Gabriel Rufyiri : « Il est incohérent d’exiger des paiements pour un service dont les outils ne sont pas encore opérationnels »
Le président de l’Olucome reconnaît que la digitalisation des titres fonciers constitue une avancée. Mais il relève de graves manquements dans l’exécution : absence de communication préalable, délai insuffisant — il préconise six mois à un an — et, surtout, un logiciel de sécurisation qui ne serait pas encore fonctionnel. Il rappelle que le Code foncier encadre déjà la gestion des terres et déplore la tendance du gouvernement à empiler les textes au lieu de s’appuyer sur ceux qui existent. « Les gens peuvent percevoir cela comme une contrainte imposée sans concertation », avertit-il.

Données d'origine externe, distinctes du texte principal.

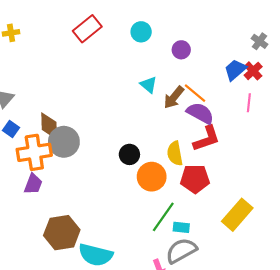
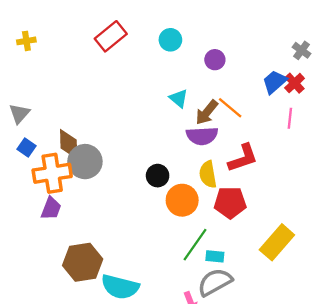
purple semicircle: (200, 113) -> (202, 136), moved, turned 148

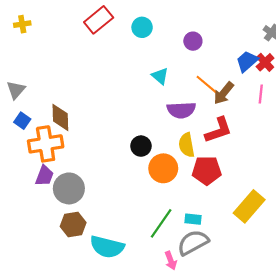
cyan circle: (170, 40) -> (142, 27), moved
brown arrow: (207, 112) -> (224, 93), moved
gray circle: (85, 162) -> (69, 188), moved
green line: (195, 245) -> (161, 223), moved
brown hexagon: (83, 262) -> (73, 225), size x0.7

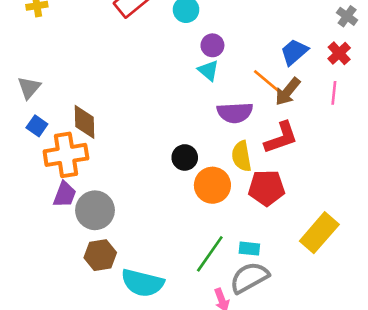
purple circle: (193, 41) -> (212, 45), moved
blue trapezoid: (247, 61) -> (294, 52), moved

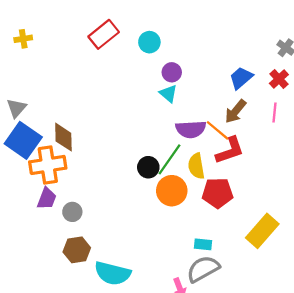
orange line: (267, 81) -> (218, 130), moved
blue square: (37, 126) -> (23, 140), size x2.0
gray circle: (95, 210) -> (72, 212), size x0.6
green line: (210, 254) -> (170, 159), moved

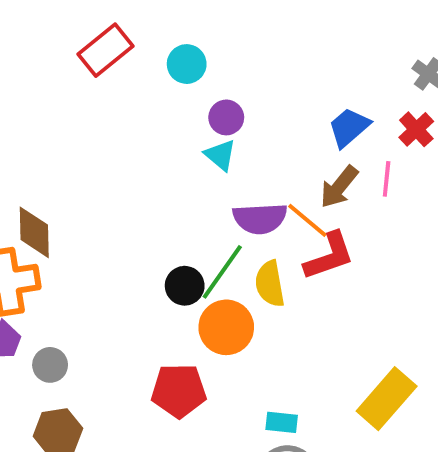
pink line: (275, 113) -> (387, 179), moved
red pentagon: (218, 193) -> (179, 391), moved

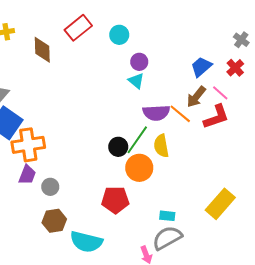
pink line: (387, 179) -> (220, 93), turned -54
brown diamond: (34, 232) -> (42, 50), moved
red L-shape: (329, 256) -> (216, 117), moved

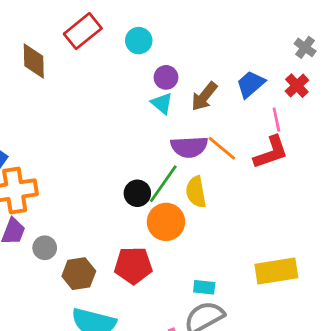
pink line: (220, 93) -> (276, 120), turned 36
brown arrow: (196, 97) -> (204, 96), moved
yellow rectangle: (220, 204) -> (276, 271), turned 40
brown hexagon: (54, 221) -> (79, 274), moved

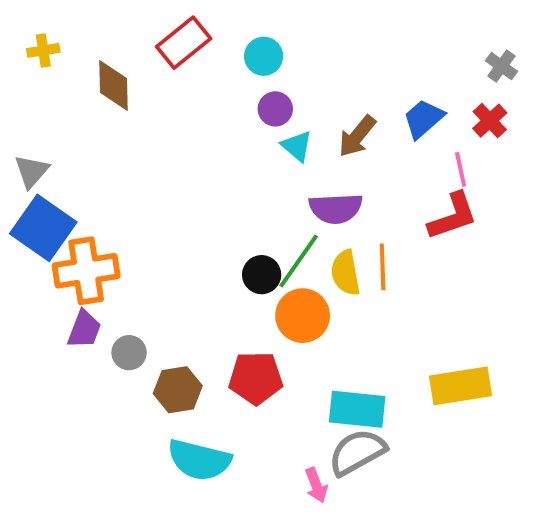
purple circle: (166, 77) -> (275, 109), moved
orange line: (222, 148) -> (383, 267), moved, turned 48
cyan rectangle: (204, 287) -> (357, 409), size x1.8

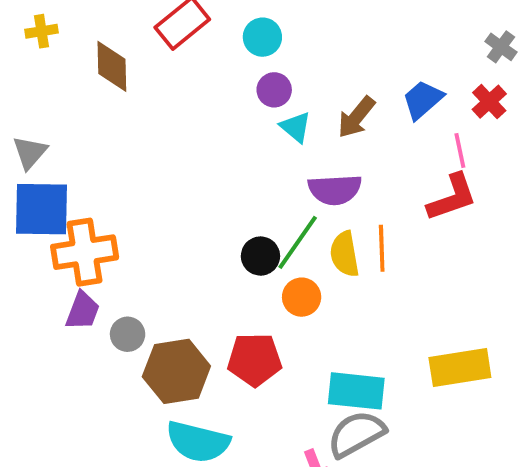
blue square: (43, 228) -> (42, 209), turned -34
orange circle: (303, 316) -> (302, 297), size x0.7
brown hexagon: (178, 390) -> (176, 371), size x1.4

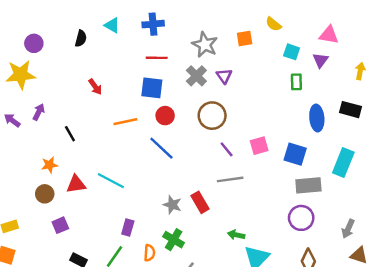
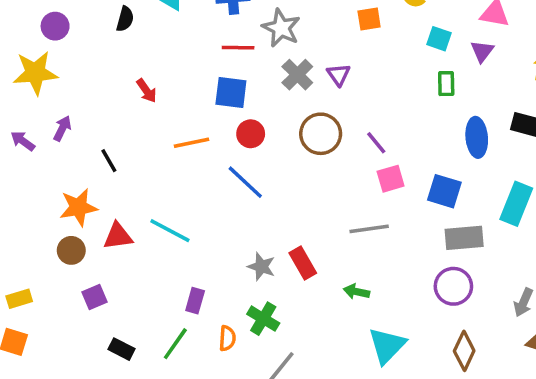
gray star: (205, 45) -> (281, 28), moved
purple line: (227, 149) -> (376, 143), moved
orange star: (50, 165) -> (78, 207), size x1.5
gray line: (230, 179) -> (369, 229), moved
green arrow: (236, 235) -> (357, 292), moved

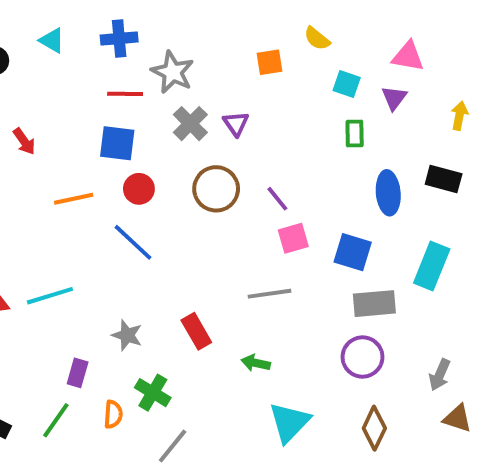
cyan line: (170, 231) -> (50, 296), turned -45
gray star: (261, 267) -> (127, 335), moved

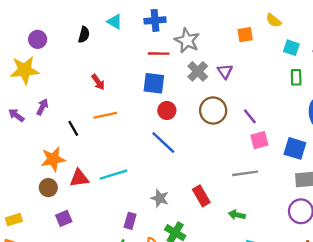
orange line: (74, 199) -> (105, 115), moved

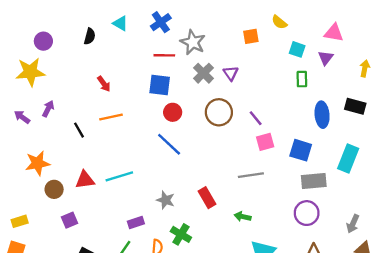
blue cross: (155, 20) -> (161, 22), turned -30
orange star: (53, 159) -> (37, 163), moved
purple rectangle: (130, 221) -> (136, 223), turned 56

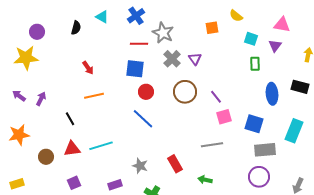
purple arrow: (48, 109) -> (41, 99), moved
black line: (79, 130) -> (70, 119), moved
orange star: (37, 163) -> (19, 135), moved
purple square: (69, 220) -> (74, 183), moved

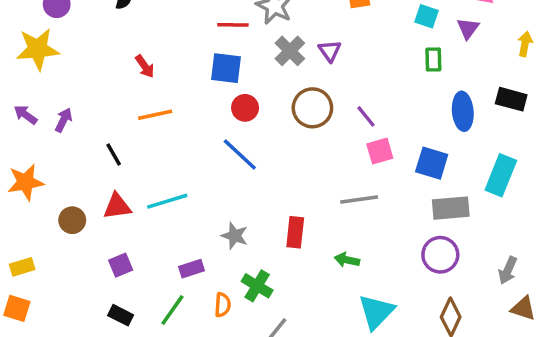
red rectangle: (175, 164) -> (295, 232), turned 36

Faustin Ndikumana : « L’inquiétude, c’est par rapport au délai très court »
Le directeur national de Parcem ne conteste pas le principe de la réforme, mais en dénonce les conditions. Le délai du 30 avril impose des dépenses de plusieurs millions de francs burundais à des ménages déjà fragilisés par une inflation proche de 30 % et une crise des carburants persistante. Il s’alarme aussi du terrain sur lequel cette mesure est appliquée : les services fonciers burundais sont, dit-il, depuis longtemps gangrénés par les cafouillages, les pertes de documents et le trafic de titres. « C’est déjà un problème à ce niveau. » Il recommande un audit préalable du secteur et une mise en œuvre progressive, en commençant par les nouveaux titres.
Vianney Ndayisaba :« Il faut suspendre cette mesure attentatoire aux droits des citoyens »
Le coordinateur de l’Aluchoto est le plus sévère. Il voit dans cette mesure une violation potentielle des droits des citoyens, voire un risque d’expropriation. L’exigence de dépôt des originaux le préoccupe particulièrement : « Plusieurs citoyens ont introduit des demandes de titres fonciers il y a quatre ans sans jamais les obtenir. Dans certains cas, les documents originaux ont disparu. »
Reproduire ce schéma avec les titres existants serait, selon lui, inacceptable. Il appelle à la suspension pure et simple de la mesure et recommande au gouvernement de se tourner vers les partenaires internationaux pour financer la réforme sans faire peser son coût sur les citoyens.